Vor einigen Wochen hatte mein Mann ein Faltblatt mit dem Jahres-Programm „Ostdeutschen Galerie“ in Regensburg mitgebracht. Da ich mal wieder Lust auf einen kleinen Museumsausflug hatte, sind zwei Freundinnen und ich zusammen für einen Tag nach Regensburg gefahren, um die dort stattfindende Ausstellung „Ré Soupault – Künstlerin im Zentrum der Avantgarde“ zu sehen. Zugegebenermaßen: ich hatte nie vorher etwas von Ré Soupault gehört, aber die Beschreibung im Faltblatt klang äußerst spannend.

Eingangshalle zur Ausstellung in der Ostdeutschen Galerie

Ré Soupault wurde ursprünglich als Erna Niemeyer geboren, und muss eine Frau mit einem sehr eigenen Kopf gewesen sein. Geboren im Jahr 1901 – genauso alt wie meine Großmutter! – war sie ab 1921 eine Studentin am Bauhaus, wo sie ganz besonders von Itten beeinflusst wurde, dessen ‘Vorkurs’ sie freiwillig sogar gleich zweimal belegte.

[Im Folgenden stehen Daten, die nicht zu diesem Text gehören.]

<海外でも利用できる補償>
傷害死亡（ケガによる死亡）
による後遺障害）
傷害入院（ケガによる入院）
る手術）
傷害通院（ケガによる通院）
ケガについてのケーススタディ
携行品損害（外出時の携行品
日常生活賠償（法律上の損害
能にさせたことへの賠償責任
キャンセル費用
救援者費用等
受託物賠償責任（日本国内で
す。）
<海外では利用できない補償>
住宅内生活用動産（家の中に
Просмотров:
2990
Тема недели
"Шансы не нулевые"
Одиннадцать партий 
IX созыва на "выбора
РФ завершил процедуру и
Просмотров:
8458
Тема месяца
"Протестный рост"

"Blinde Bilder" nach der Art von Ittens Vorkurs

 Allerdings wurde sie schon bald technische Assistentin von Viking Eggeling, den sie bei der Erstellung seiner his “Diagonalen Symphonie” unterstützte, dem ersten abstrakten Film. Danach kehrte sie nicht mehr an das Bauhaus zurück, weil sie den beim Umzug Dessau vollzogenen Schwenk hin zu Funktionalismus und Industrialisierung nicht mittragen wollte. Sie arbeitete als Modezeichnerin und Modekorrespondentin für Berliner Zeitschriften, ging für diese nach Paris, wo sie schließlich ihre eigene Modekollektion entwarf, mit der sie die Pariser Szene mächtig aufmischte. In ihrer “Ré Sport” entwickelte sie konsequent Kleidung für die moderne arbeitende Frau, unter anderem entwickelte sie ein sogenanntes “Transformationskleid”, das durch Beifügung verschiedenster Accessoires als ein Kleid für die  verschiedensten Gelegenheiten einsetzbar war.

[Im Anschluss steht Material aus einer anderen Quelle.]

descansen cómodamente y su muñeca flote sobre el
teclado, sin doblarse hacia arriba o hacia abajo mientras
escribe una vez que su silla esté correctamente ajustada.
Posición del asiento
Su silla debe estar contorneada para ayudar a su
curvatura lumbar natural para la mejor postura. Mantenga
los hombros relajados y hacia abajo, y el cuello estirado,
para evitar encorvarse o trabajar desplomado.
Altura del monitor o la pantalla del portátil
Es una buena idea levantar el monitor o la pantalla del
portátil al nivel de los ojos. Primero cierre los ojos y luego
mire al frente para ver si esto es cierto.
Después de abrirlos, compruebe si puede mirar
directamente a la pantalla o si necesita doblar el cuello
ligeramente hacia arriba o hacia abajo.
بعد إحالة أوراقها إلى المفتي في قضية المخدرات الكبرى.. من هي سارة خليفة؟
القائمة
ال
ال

Transformationskleid von Ré Soupault

Nach dem Unfalltod ihres Geldgebers musste sie allerdings ihren Modesalon schließen. Sie lernte den französischen Surrealisten Phillipe Soupault, den sie auf seinen Reportagereisen durch Europa begleitete. Auf diesen Reisen begann sie zu fotogrphieren und steuerte bald die Fotos zu seinen Reportagen bei, unter anderem reisten sie durch Spanien und Skandinavien. Im Auftrag der französischen Regierung zogen sie Ende der 30er nach Tunesien, und auch hier setzte Ré Soupault ihre fotografischen Arbeiten fort. Unter anderem gelang es ihr, Aufnahmen im ‚Geschlossenen Viertel’ von Tunis zu machen, wo muslimische Frauen ohne Familie lebten.

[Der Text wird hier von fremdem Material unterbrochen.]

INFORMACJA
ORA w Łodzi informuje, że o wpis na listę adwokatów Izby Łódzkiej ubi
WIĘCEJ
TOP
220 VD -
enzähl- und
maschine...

Katalogseite mit Fotos aus den "quartiers reservés"

Während des Krieges wurde ihr Mann verhaftet, zeitweise interniert, und anschließend mussten sie Tunis unter Zurücklassen ihrer ganzen Habe in Richtung Algier verlassen. Damals verlor Ré Soupault ihre gesamte Fotoausrüstung. Ein Teil ihrer Besitztümer tauchte ein paar Jahre später wieder auf einem Basar auf, wo eine Freundin sie entdeckte.
Von Algerien aus gelang es ihnen schließlich, in die Vereinigten Staaten zu gelangen, wo sie begann, als Übersetzerin zu arbeiten. Auf einer Reise mit ihrem Mann durch Südamerika ‚schoss’ Ré Soupault das eindrucksvolle Selbstporträt, das ihrer fotografischen Leistung würdig ist: bei einer Schießbude in Buenos Aires traf sie ins Schwarze und löste so das Bild aus, das sie als Preis bekam.

Selbstportrait Ré Soupault

Nach dem Krieg trennte sich das Ehepaar, Philippe Soupault kehrte bald nach Europa zurück, während Ré noch einige Jahre versuchte, in New York endgültig Fuß zu fassen, bevor auch sie wieder nach Europa zurückkehrte. Hier arbeitete sie weiter als Übersetzerin, erst in Basel, anschließend wieder in Paris, und begann, immer wieder Radio-Reportagen über eine Vielzahl von Themen zu verfassen. Sie übersetzte u.a. Romain Rolland und Lautréamont ins Deutsche, letzterer hatte bis dahin als praktisch unübersetzbar gegolten. Ihr Mann, mit dem sie wieder zusammengefunden hatte, autorisierte sie als die einzige legitime Übersetzerin, als ein deutscher Verlag in den 80er Jahren seine Werke herausbringen wollte. Dadurch entstand dann auch der Kontakt, über den Rés eigene Werke wieder bekannt werden sollten, nachdem sie dem Verleger ihres Mannes (Wunderhorn Verlag) ihre Fotos aus den dreissiger und vierziger Jahren gezeigt hatte.

Dieser stark gekürzte Überblick über ihr langes und bewegtes Leben ist zum großen Teil dem hervorragend gemachten Katalog zur Ausstellung entnommen.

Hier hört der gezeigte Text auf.